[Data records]
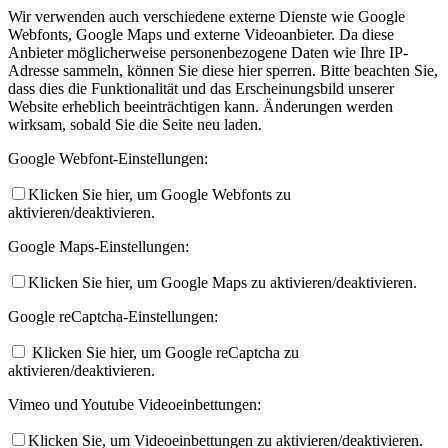
Wir verwenden auch verschiedene externe Dienste wie Google
Webfonts, Google Maps und externe Videoanbieter. Da diese
Anbieter möglicherweise personenbezogene Daten wie Ihre IP-
Adresse sammeln, können Sie diese hier sperren. Bitte beachten Sie,
dass dies die Funktionalität und das Erscheinungsbild unserer
Website erheblich beeinträchtigen kann. Änderungen werden
wirksam, sobald Sie die Seite neu laden.
Google Webfont-Einstellungen:
Klicken Sie hier, um Google Webfonts zu
aktivieren/deaktivieren.
Google Maps-Einstellungen:
Klicken Sie hier, um Google Maps zu aktivieren/deaktivieren.
Google reCaptcha-Einstellungen:
Klicken Sie hier, um Google reCaptcha zu
aktivieren/deaktivieren.
Vimeo und Youtube Videoeinbettungen:
Klicken Sie, um Videoeinbettungen zu aktivieren/deaktivieren.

*Work order*. In the entries, find every line holding "Einstellungen" and copy it.

*Output of the task*.
Google Webfont-Einstellungen:
Google Maps-Einstellungen:
Google reCaptcha-Einstellungen:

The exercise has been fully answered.